À son arrivée à Luanda, la capitale angolaise, le pape a évoqué les “souffrances” subies par le peuple en raison de la “logique d'exploitation” des richesses naturelles, comprenant du pétrole et des minerais. Ce message s'inscrit dans un registre plus affirmé qu'il a emprunté depuis le début de sa tournée africaine, succédant à sa dernière réaction à des critiques de Donald Trump.
Samedi, à bord de l'avion reliant Yaoundé au Cameroun à Luanda, il a exprimé ses regrets quant à l'interprétation de ses interventions précédentes, précisant que “débattre de nouveau” avec le président américain ne faisait pas partie de ses priorités.
Léon XIV devient ainsi le troisième pape à visiter l'Angola, après Jean-Paul II en 1992 et Benoît XVI en 2009, un pays qui a obtenu son indépendance du Portugal en 1975. Samedi, sa traversée en papamobile à travers la capitale a attiré des milliers de fidèles, créant une atmosphère festive en prévision de la grande messe prévue le dimanche matin au Kilamba, à une trentaine de kilomètres au sud de Luanda.
Dans l'après-midi, le souverain pontife se rendra par hélicoptère à Muxima, un site de pèlerinage emblématique du catholicisme en Afrique australe, qui se trouve à 130 kilomètres de la capitale.
Connu pour son église Notre-Dame de Muxima, le sanctuaire attire chaque année près de deux millions de pèlerins. Domingos das Neves, avocat et fervent catholique, a déclaré à l'AFP que ce lieu représente un point focal pour la dévotion à Notre-Dame de l'Immaculée Conception et est l'un des plus anciens sanctuaires marials d'Afrique subsaharienne.
Le gouverneur Auzilio de Oliviera Martins Jacob a annoncé que près de 300 000 fidèles sont attendus pour cette visite historique. L’église, édifiée en 1599 par les colonisateurs portugais, servait autrefois à baptiser les esclaves avant leur départ vers le Nouveau Monde.

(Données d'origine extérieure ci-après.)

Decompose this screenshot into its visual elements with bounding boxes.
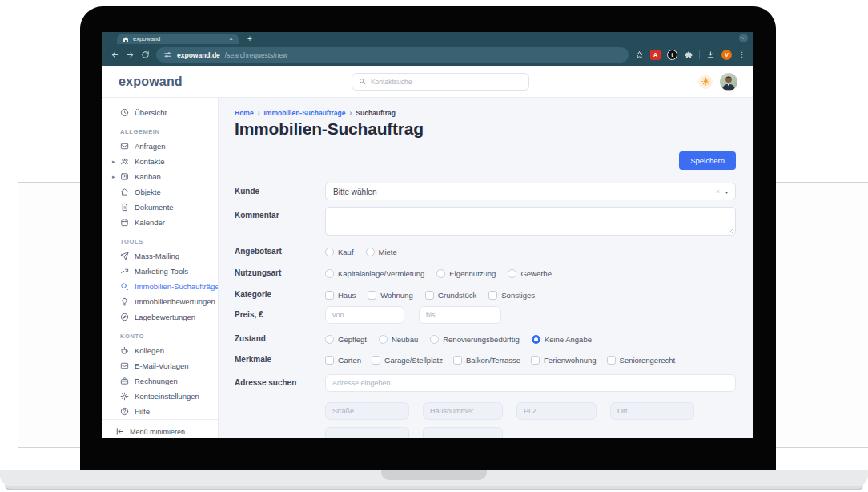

En préparation, le gouvernement a lancé un vaste chantier de construction d'une basilique et de logements pour les pèlerins, projet qui, bien que prévu pour 2025, rencontre des retards sérieux, suscitant des critiques dans un pays où la richesse du sol contraste avec la pauvreté des habitants.
Actuellement, un tiers des Angolais vivent en dessous du seuil de pauvreté fixé par la Banque mondiale à 2,15 dollars par jour. Domingos das Neves souligne que le pape vient en Angola conscient des profondes inégalités et des enjeux de justice sociale, insistant sur le fait qu'il ne pourra éviter d'aborder ces questions brûlantes.
Récemment, l’Angola a vécu des manifestations massives qui ont illustré le mécontentement croissant de la population face au parti au pouvoir, le MPLA, qui a obtenu 51% des voix lors des dernières élections. Les prochaines élections sont prévues pour 2027. Ce climat socio-économique tendu fait de la visite de Léon XIV un événement significatif, tant spirituellement que sociopolitiquement.